Classmate 1 Comment
The answer presented by the first classmate portrays filial piety as the aspect of respecting one’s ancestors, fathers, and elders. The practice is highly prevalent in countries found in East Asia such as China, Korea, and Japan. Filial piety was common during the ancient times. People believed in ancestral worship saying that there was always a forefather watching over the current generation. Unfortunately, most individuals today have stopped trusting the tradition. Those who conduct the activity only do it because they are directed to do so and not because they place any value. According to the passage, the ancient persons administered a take and give relationship whereby they used worship to prevent the occurrence of disaster upon the households. The values declined with the rise of communist countries that does not observe the beliefs (Park, 2015).

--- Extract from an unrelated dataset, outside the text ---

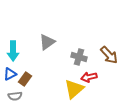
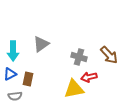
gray triangle: moved 6 px left, 2 px down
brown rectangle: moved 3 px right; rotated 24 degrees counterclockwise
yellow triangle: rotated 30 degrees clockwise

The only remnants of filial piety can be found in funeral practices, ritual shaman, events, clothing, and food. The decline filial piety has distorted the foundation of Asian culture.
Classmate 2 comment
The second classmate focuses on the emergence of Confucian Philosophy as an anthropological method of describing filial piety. Most nations in Asia are renowned for their Confucian heritage that covers the essence of filial piety and the family. The deduction attributes the decline in fertility levels in East Asia as the primary problem facing piety traditions. Due to the programs and sanctions enacted by the leadership in some of the countries, the population now consists of more elderly individuals than the younger generation. Children in nations such as Japan are educated during their early years concerning filial piety so that as they mature they develop into respectable adults (Canda, 2013). However, the regulations limit the young people who are entitled to take care of the elderly. Interventions are necessary to sustain the realm of piety practices and preserve the traditions of East Asia. Respect should be accorded to the elderly due to their vast experiences in life.
Canda E. R. (2013). Filial Piety and Care for Elders: A Contested Confucian Virtue Reexamined. Journal of Ethnic & Cultural Diversity in Social Work. Volume 22, Issue 3-4.
Park H. (2015). Lessons from filial piety: Do we need ‘memorial social work’ for the dead and their families? Qualitative Social Work Journal.